Callers impersonated police in Colorado Bitcoin scam
Some residents of the state of Colorado in the United States have fallen victim to a new police impersonation scam.
According to an Oct. 31 report from local news site Summit Daily, a scammer called residents and claimed to be a representative of the local government. They told the victim that they had to pay a $10,000 fine for missing jury duty, which must be paid in Bitcoin.
In response, the victim transferred $6,000 of Bitcoin (BTC), but the real authorities stopped the victim from transferring the remaining $4,000, saving it from the attacker’s hands.
According to the report, this isn’t the only incident of BTC phone scams in the area. In another case, the attacker managed to spoof the local Sheriff’s department’s phone number.
They called several individuals claiming to be “Sergeant Schilling” and demanding money. The phony “sergeant” claimed that the individuals had missed court dates and that he had a warrant for their arrest. Unlike the previous case, none of these individuals sent any money or gave out any personal information to the attacker.
According to the report, the Sheriff’s department released a statement stating that they will never ask users to transfer BTC while on the phone.
Crypto users should be aware that blockchain transactions are irreversible. Once a user sends crypto to an address, it can’t be recovered. For this reason, users should take extra care to make sure that whoever they are sending funds to really is the person they claim to be.
Sunray Finance hit with $2.7 million attack
Perpetuals trading protocol Sunray Finance on Arbitrum was exploited for $2.7 million on Oct. 30, when an attacker managed to upgrade the protocol’s contract and mint two-hundred sextillion (200,000,000,000 trillion) of the protocol’s native SUN token, according to a report from blockchain security firm TenArmor.
The attacker subsequently swapped half of the tokens for $2.1 million worth of Tether (USDT). The attack collapsed the SUN price.
The exploiter appears to have overlooked the fact that there was a second liquidity pool for SUN. In the very next block, an arbitrage bot purchased approximately 90 sextillion SUN from the pool that the attacker had dumped the coins into, which it then sold into the second pool at a profit of approximately $560,000 worth of Ether (ETH). This collapsed the price in the second pool as well.
Sunray disclosed the attack on X, stating that there was “a sudden issuance of Sunray treasury asset tokens.” It stated that it is “working hard to recover all data” and urged users to remain patient while it investigates.
Source: Sunray Finance
Because the attacker initiated a contract upgrade, TenAmor suggested that the attack may have been caused by a leaked private key.
Crypto users should be aware that some protocols contain upgradeable contracts.
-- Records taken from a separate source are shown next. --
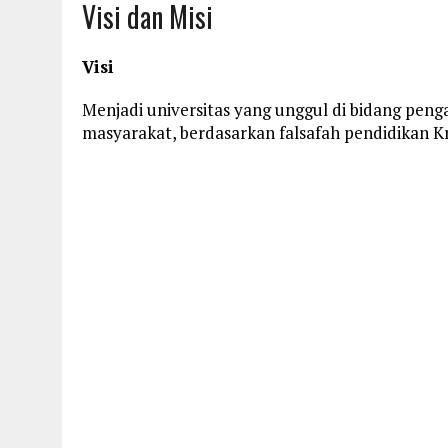
Visi dan Misi
Visi
Menjadi universitas yang unggul di bidang peng
masyarakat, berdasarkan falsafah pendidikan K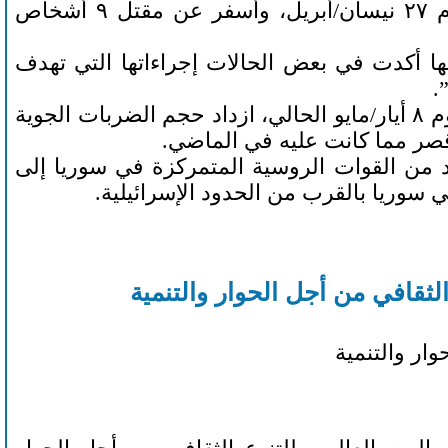
ووقع أعنف هجوم منسوب لإسرائيل في الأشهر الأخيرة ـ يوم ٢٧ نيسان/أبريل، وأسفر عن مقتل ٩ أشخاص
ها أكدت في بعض الحالات إجراءاتها التي تهدف
.
يشار إلى أنه بعد زيارة الرئيس السوري بشار الأسد لطهران يوم ٨ أيار/مايو الحالي، ازداد حجم الضربات الجوية
قصر مما كانت عليه في الماضي.
من القوات الروسية المتمركزة في سوريا إلى
 سوريا بالقرب من الحدود الإسرائيلية.
 الثقافي من أجل الحوار والتنمية
وار والتنمية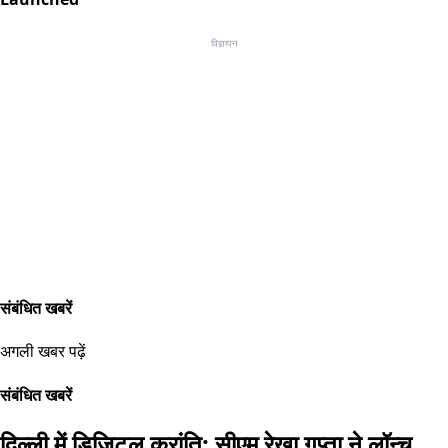
विज्ञापन
संबंधित खबरें
अगली खबर पढ़ें
संबंधित खबरें
दिल्ली में डिजिटल क्रांति: सीएम रेखा गुप्ता ने लॉन्च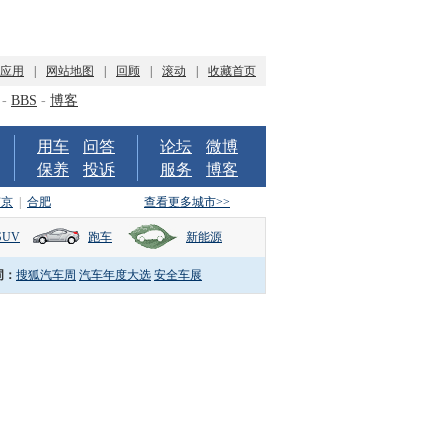
P应用
|
网站地图
|
回顾
|
滚动
|
收藏首页
-
BBS
-
博客
用车
问答
论坛
微博
保养
投诉
服务
博客
南京
|
合肥
查看更多城市>>
SUV
跑车
新能源
词：
搜狐汽车周
汽车年度大选
安全车展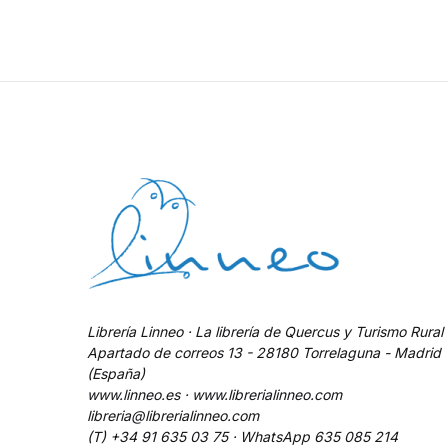
Librería Linneo · La librería de Quercus y Turismo Rural
Apartado de correos 13 - 28180 Torrelaguna - Madrid
(España)
www.linneo.es · www.librerialinneo.com
libreria@librerialinneo.com
(T) +34 91 635 03 75 ·
WhatsApp
635 085 214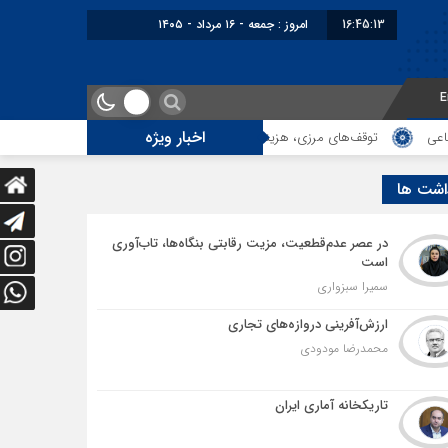
16:45:14
برابر با : Friday - 7 August - 2026
E
اخبار ویژه
ای مرزی، هزینه‌های پنهان و ضعف مدیریت؛ زنگ خطری برای آینده ترانزیت ایران
اشت ها
در عصر عدم‌قطعیت، مزیت رقابتی بنگاه‌ها، تاب‌آوری
است
سمیرا سبزواری
ارزش‌آفرینی دروازه‌های تجاری
محمدرضا مودودی
تاریکخانه آماری ایران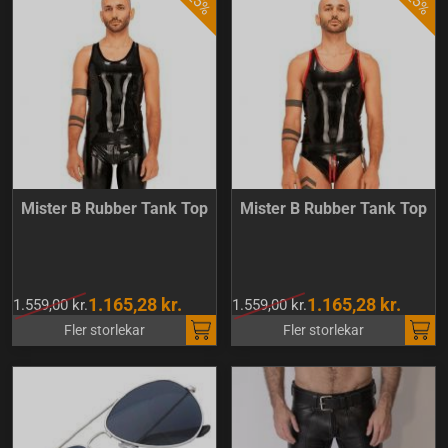
Mister B Rubber Tank Top
Mister B Rubber Tank Top
1.165,28 kr.
1.165,28 kr.
1.559,00 kr.
1.559,00 kr.
Fler storlekar
Fler storlekar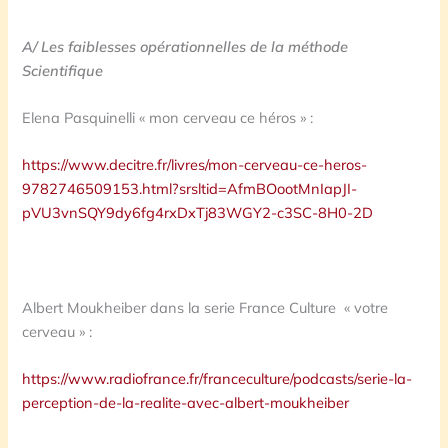
A/ Les faiblesses opérationnelles de la méthode
Scientifique
Elena Pasquinelli « mon cerveau ce héros » :
https://www.decitre.fr/livres/mon-cerveau-ce-heros-
9782746509153.html?srsltid=AfmBOootMnIapJI-
pVU3vnSQY9dy6fg4rxDxTj83WGY2-c3SC-8H0-2D
Albert Moukheiber dans la serie France Culture « votre
cerveau » :
https://www.radiofrance.fr/franceculture/podcasts/serie-la-
perception-de-la-realite-avec-albert-moukheiber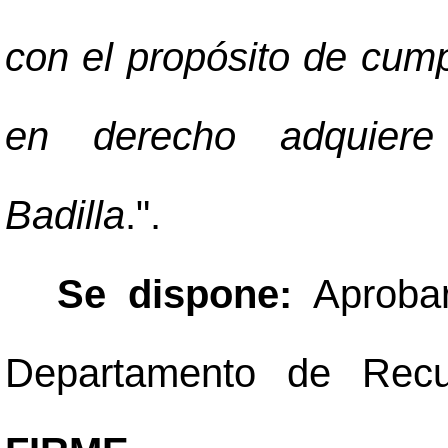
con el propósito de cump
en derecho adquiere 
Badilla
.".
Se dispone:
Aproba
Departamento de Rec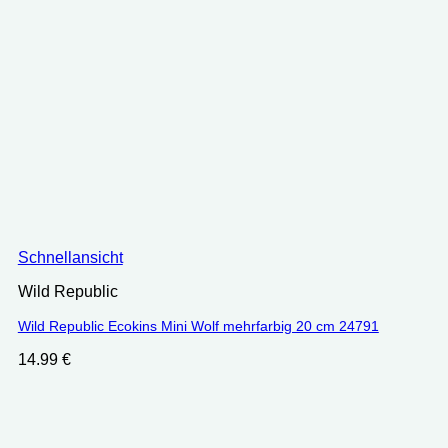
Schnellansicht
Wild Republic
Wild Republic Ecokins Mini Wolf mehrfarbig 20 cm 24791
14.99
€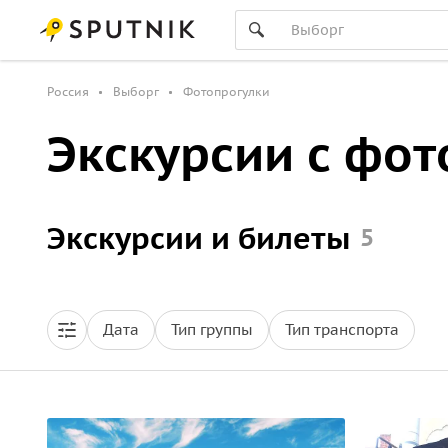
Россия
Выборг
Фотопрогулки
Экскурсии с фот
Экскурсии и билеты
5
Дата
Тип группы
Тип транспорта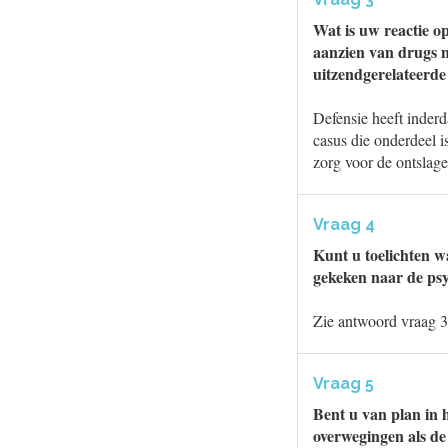
Wat is uw reactie op
aanzien van drugs n
uitzendgerelateerde
Defensie heeft inderd
casus die onderdeel i
zorg voor de ontslagen
Vraag 4
Kunt u toelichten wa
gekeken naar de psy
Zie antwoord vraag 3
Vraag 5
Bent u van plan in 
overwegingen als de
These contracts contain two parts: A proxy contract that contains balances and an implementation contract that contains code.
The developer or admin can change the implementation contract at any time by having the proxy point to a different implementation, which can result in changes to the way the protocol functions.
If a protocol contains upgradeable contracts, it usually means that admins can drain it of funds anytime they want. For this reason, users should only interact with upgradeable contracts if they have a high degree of trust in the developer.
Even if the developer is completely trustworthy, upgradeable contracts can still be exploited if an attacker steals the developer’s private key, which may be what happened in this case.
Ramses Exchange falls victim to reward exploit
Another Arbitrum decentralized exchange, Ramses, was exploited for $93,000 on October 24, according to a report from blockchain security platform Blocksec Phalcon. In this case, a contract upgrade was not the cause of the losses. Instead, the code contained a flaw that allowed the attacker to “drain the vulnerable contract.”
According to Blocksec, the Ramses team was informed of the attack and took action to stop it.
Source: Blocksec Phalcon.
Another blockchain security firm, SolidityScan, provided a post-mortem report of the exploit on Oct. 25. The attacker used a single nonfungible token to receive rewards repeatedly, without needing to wait for a new reward period to elapse. It was these excessive rewards, which were not intended to be part of the protocol’s design, which allowed the reward pool to be drained, resulting in $93,000 worth of losses.
Ramses was audited by security firm Yearn Academy in 2023. SolidityScan did not state whether the exploit was present in the audited version or whether it was added later.
According to the report, the Ramses team has acknowledged the attack and stated that user balances will be unaffected.
Indian police say crypto scammer stole $297K
Police in Dhone, India are investigating claims that a crypto scammer stole funds from approximately 320 people across multiple regions of the country, gaining over 23 million Indian rupee ($297,00) from victims, according to a report from Deccan Chronicle.
The alleged scammer, Ramanjaneyulu, reportedly promised an income of 10,000 rupees ($119) per month to investors who deposited crypto with him. Accusers said that he claimed to be backed by prominent exchanges such as Binance and OKX and also claimed to represent an organic herbal company.
Police are still investigating the allegations, and no formal case has been registered.